What the task asks. Everything from the line containing "4-6 settimane" through the last line of the listing below should be returned exactly, except for pictures.

Input for this task.
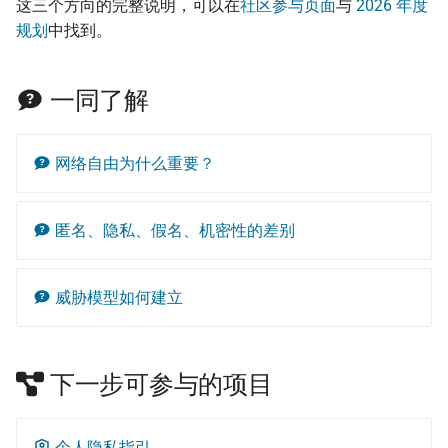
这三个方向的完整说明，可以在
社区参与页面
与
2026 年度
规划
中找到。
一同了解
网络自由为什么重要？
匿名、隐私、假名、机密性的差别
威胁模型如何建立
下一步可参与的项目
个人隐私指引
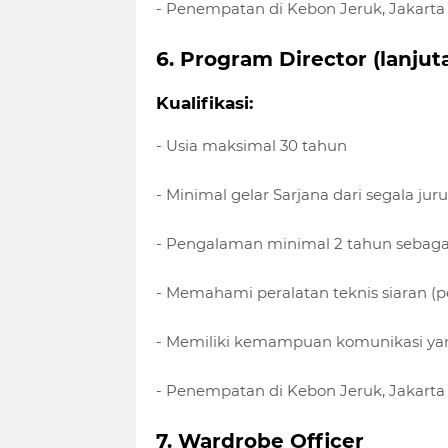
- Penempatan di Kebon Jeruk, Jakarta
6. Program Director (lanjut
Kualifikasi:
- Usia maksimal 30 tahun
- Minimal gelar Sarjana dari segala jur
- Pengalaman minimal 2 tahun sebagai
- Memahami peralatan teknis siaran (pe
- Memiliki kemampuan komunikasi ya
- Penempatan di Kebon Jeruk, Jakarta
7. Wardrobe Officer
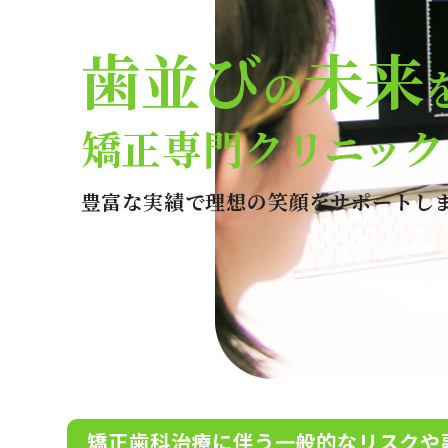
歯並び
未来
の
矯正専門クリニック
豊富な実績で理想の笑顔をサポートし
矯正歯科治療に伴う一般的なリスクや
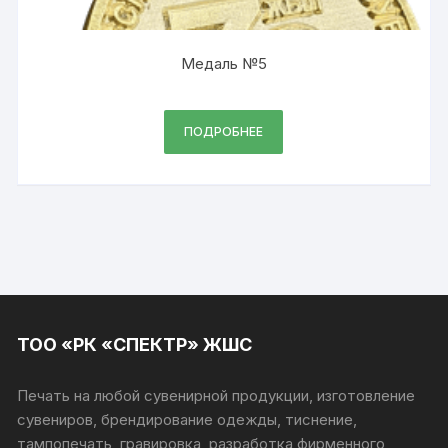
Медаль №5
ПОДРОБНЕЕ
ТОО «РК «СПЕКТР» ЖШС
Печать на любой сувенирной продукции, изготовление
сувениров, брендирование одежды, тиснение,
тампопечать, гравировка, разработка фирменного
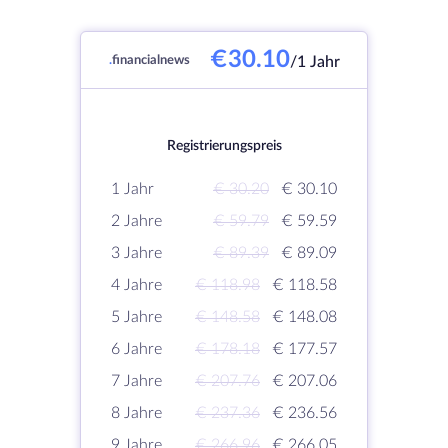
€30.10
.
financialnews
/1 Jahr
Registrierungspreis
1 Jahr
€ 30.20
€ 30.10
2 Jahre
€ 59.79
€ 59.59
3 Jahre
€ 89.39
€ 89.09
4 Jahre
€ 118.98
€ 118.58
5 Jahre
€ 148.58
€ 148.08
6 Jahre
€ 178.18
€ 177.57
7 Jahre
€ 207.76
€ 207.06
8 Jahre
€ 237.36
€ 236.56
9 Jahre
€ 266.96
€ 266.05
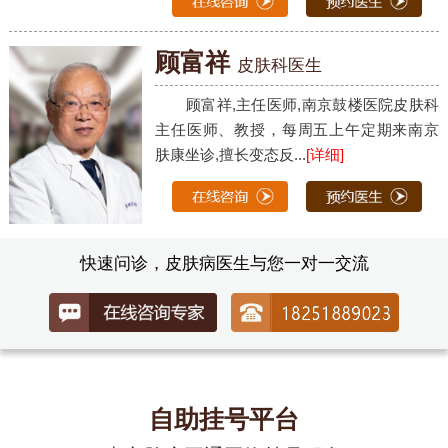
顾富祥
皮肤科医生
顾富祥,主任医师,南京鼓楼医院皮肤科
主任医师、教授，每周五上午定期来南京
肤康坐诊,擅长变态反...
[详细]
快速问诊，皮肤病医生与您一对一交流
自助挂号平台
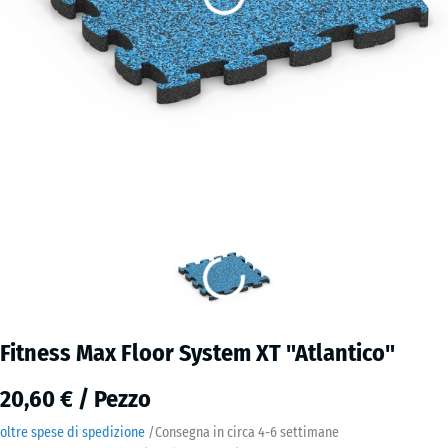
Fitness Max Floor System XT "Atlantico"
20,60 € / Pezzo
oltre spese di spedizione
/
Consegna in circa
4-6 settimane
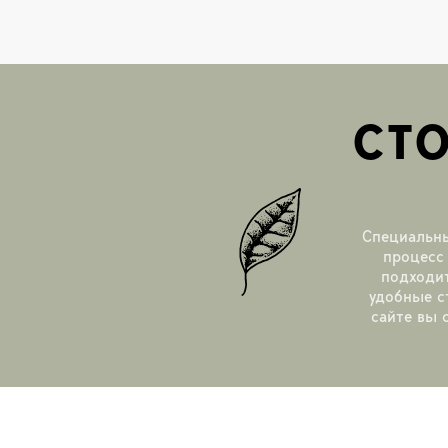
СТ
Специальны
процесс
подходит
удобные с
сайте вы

Solution to this task.
4-6 settimane
СТ
Специальны
процесс
подходит
удобные с
сайте вы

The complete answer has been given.